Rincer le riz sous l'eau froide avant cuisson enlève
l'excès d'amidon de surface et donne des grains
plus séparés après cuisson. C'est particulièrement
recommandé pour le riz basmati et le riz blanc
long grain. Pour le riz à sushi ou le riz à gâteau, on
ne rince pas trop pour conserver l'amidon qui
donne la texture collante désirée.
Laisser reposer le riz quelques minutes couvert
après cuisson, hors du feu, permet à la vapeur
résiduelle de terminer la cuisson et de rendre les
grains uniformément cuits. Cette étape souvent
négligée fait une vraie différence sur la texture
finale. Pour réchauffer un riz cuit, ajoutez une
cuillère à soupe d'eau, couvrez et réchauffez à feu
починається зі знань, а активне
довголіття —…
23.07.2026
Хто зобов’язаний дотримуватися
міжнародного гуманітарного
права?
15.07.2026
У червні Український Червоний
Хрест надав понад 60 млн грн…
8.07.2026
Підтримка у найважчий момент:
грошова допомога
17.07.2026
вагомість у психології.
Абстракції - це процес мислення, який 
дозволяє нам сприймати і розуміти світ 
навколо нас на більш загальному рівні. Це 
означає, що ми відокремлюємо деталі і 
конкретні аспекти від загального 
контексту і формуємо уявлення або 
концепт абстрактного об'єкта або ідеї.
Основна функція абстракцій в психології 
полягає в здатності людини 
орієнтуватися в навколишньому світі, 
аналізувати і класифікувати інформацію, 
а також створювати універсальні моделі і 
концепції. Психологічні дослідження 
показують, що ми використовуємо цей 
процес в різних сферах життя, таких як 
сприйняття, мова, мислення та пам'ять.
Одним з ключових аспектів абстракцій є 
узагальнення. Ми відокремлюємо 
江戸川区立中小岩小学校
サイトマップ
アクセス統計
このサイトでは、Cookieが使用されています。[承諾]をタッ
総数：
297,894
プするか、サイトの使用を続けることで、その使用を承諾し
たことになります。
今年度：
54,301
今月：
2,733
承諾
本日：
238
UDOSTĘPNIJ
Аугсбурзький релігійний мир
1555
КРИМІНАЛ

——————

= What you are asked to do =
Pull every line with the word "texture" from the data.

= Exercise response =
donne la texture collante désirée.
négligée fait une vraie différence sur la texture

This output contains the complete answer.